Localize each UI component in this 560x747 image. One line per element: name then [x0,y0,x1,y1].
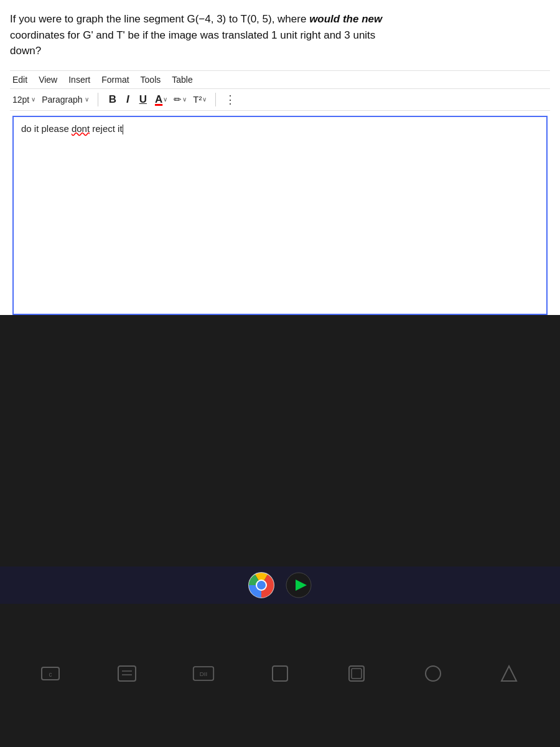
question-italic: would the new [309,13,382,25]
highlight-button[interactable]: ✏ ∨ [174,94,187,105]
font-color-chevron: ∨ [163,96,167,103]
highlight-chevron: ∨ [182,96,187,103]
svg-rect-14 [352,669,362,679]
svg-rect-7 [118,666,136,681]
menu-edit[interactable]: Edit [12,75,27,85]
paragraph-style-chevron: ∨ [85,96,89,103]
font-size-select[interactable]: 12pt ∨ [12,95,35,105]
superscript-chevron: ∨ [202,96,207,103]
svg-rect-12 [273,666,287,681]
svg-text:c: c [49,671,52,678]
font-color-button[interactable]: A ∨ [155,93,167,106]
question-line2: coordinates for G' and T' be if the imag… [10,29,375,41]
menu-table[interactable]: Table [172,75,192,85]
content-area: If you were to graph the line segment G(… [0,0,560,315]
more-options-button[interactable]: ⋮ [225,93,236,106]
paragraph-style-value: Paragraph [42,95,82,105]
toolbar: 12pt ∨ Paragraph ∨ B I U A ∨ ✏ ∨ T² ∨ [10,88,550,111]
superscript-label: T² [193,94,202,105]
menu-tools[interactable]: Tools [141,75,161,85]
keyboard-icon-2[interactable] [116,662,138,685]
keyboard-icon-1[interactable]: c [39,662,62,685]
italic-button[interactable]: I [124,93,131,106]
menu-view[interactable]: View [39,75,57,85]
svg-marker-16 [502,666,516,681]
question-line1: If you were to graph the line segment G(… [10,13,309,25]
editor-underlined-word: dont [72,123,90,134]
editor-text-before: do it please [21,123,72,134]
bottom-icons-row: c DII [0,662,560,685]
svg-point-2 [257,581,266,590]
menu-format[interactable]: Format [101,75,129,85]
toolbar-separator-2 [215,93,216,106]
font-size-chevron: ∨ [31,96,35,103]
font-size-value: 12pt [12,95,29,105]
question-line3: down? [10,45,41,57]
text-cursor [123,125,123,134]
keyboard-icon-5[interactable] [345,662,368,685]
taskbar [0,566,560,604]
keyboard-icon-3[interactable]: DII [192,662,215,685]
chrome-icon[interactable] [248,571,275,599]
superscript-button[interactable]: T² ∨ [193,94,207,105]
editor-text-after: reject it [90,123,123,134]
svg-text:DII: DII [200,671,208,678]
bold-button[interactable]: B [107,93,118,106]
toolbar-separator-1 [98,93,98,106]
play-icon[interactable] [285,571,312,599]
keyboard-icon-4[interactable] [269,662,291,685]
keyboard-icon-6[interactable] [422,662,444,685]
highlight-icon: ✏ [174,94,182,105]
question-text: If you were to graph the line segment G(… [10,11,550,59]
underline-button[interactable]: U [138,93,149,106]
paragraph-style-select[interactable]: Paragraph ∨ [42,95,88,105]
font-color-label: A [155,93,162,106]
editor-area[interactable]: do it please dont reject it [12,116,548,315]
menu-bar: Edit View Insert Format Tools Table [10,70,550,88]
editor-content[interactable]: do it please dont reject it [21,123,539,134]
menu-insert[interactable]: Insert [68,75,90,85]
keyboard-icon-7[interactable] [498,662,520,685]
svg-rect-15 [426,666,441,681]
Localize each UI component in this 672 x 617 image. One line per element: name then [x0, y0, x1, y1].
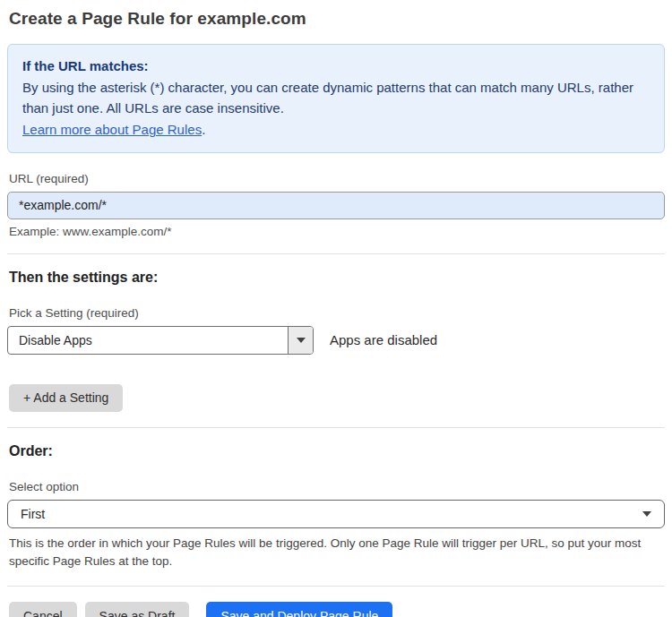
cancel-button[interactable]: Cancel	[9, 602, 77, 617]
url-example-helper: Example: www.example.com/*	[9, 225, 665, 238]
setting-dropdown-value: Disable Apps	[8, 327, 288, 354]
save-as-draft-button[interactable]: Save as Draft	[85, 602, 190, 617]
save-and-deploy-button[interactable]: Save and Deploy Page Rule	[206, 602, 392, 617]
pick-setting-label: Pick a Setting (required)	[9, 306, 665, 320]
caret-down-icon	[297, 338, 306, 343]
footer-actions: Cancel Save as Draft Save and Deploy Pag…	[9, 602, 665, 617]
divider	[7, 427, 665, 428]
divider	[7, 586, 665, 587]
setting-picker-row: Disable Apps Apps are disabled	[7, 326, 665, 355]
order-select-label: Select option	[9, 480, 665, 493]
url-match-info-box: If the URL matches: By using the asteris…	[7, 44, 665, 153]
divider	[7, 253, 665, 254]
caret-down-icon	[642, 511, 651, 517]
link-period: .	[202, 122, 205, 137]
settings-section-heading: Then the settings are:	[9, 270, 665, 286]
setting-dropdown-caret-button[interactable]	[288, 327, 313, 354]
info-box-link-line: Learn more about Page Rules.	[22, 119, 650, 141]
setting-status-text: Apps are disabled	[330, 332, 437, 347]
info-box-body: By using the asterisk (*) character, you…	[22, 77, 650, 119]
order-select[interactable]: First	[7, 500, 665, 528]
order-helper-text: This is the order in which your Page Rul…	[9, 535, 663, 571]
add-setting-button[interactable]: + Add a Setting	[9, 384, 123, 412]
setting-dropdown[interactable]: Disable Apps	[7, 326, 314, 355]
learn-more-link[interactable]: Learn more about Page Rules	[22, 122, 202, 137]
order-select-value: First	[21, 507, 642, 521]
url-input[interactable]	[7, 192, 665, 219]
page-title: Create a Page Rule for example.com	[9, 9, 665, 29]
info-box-heading: If the URL matches:	[22, 56, 650, 77]
url-field-label: URL (required)	[9, 172, 665, 185]
order-section-heading: Order:	[9, 443, 665, 459]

--

▶ **Your goal**
Give only the number of lines above that hold the string "text".

▶ **Response to the exercise**
8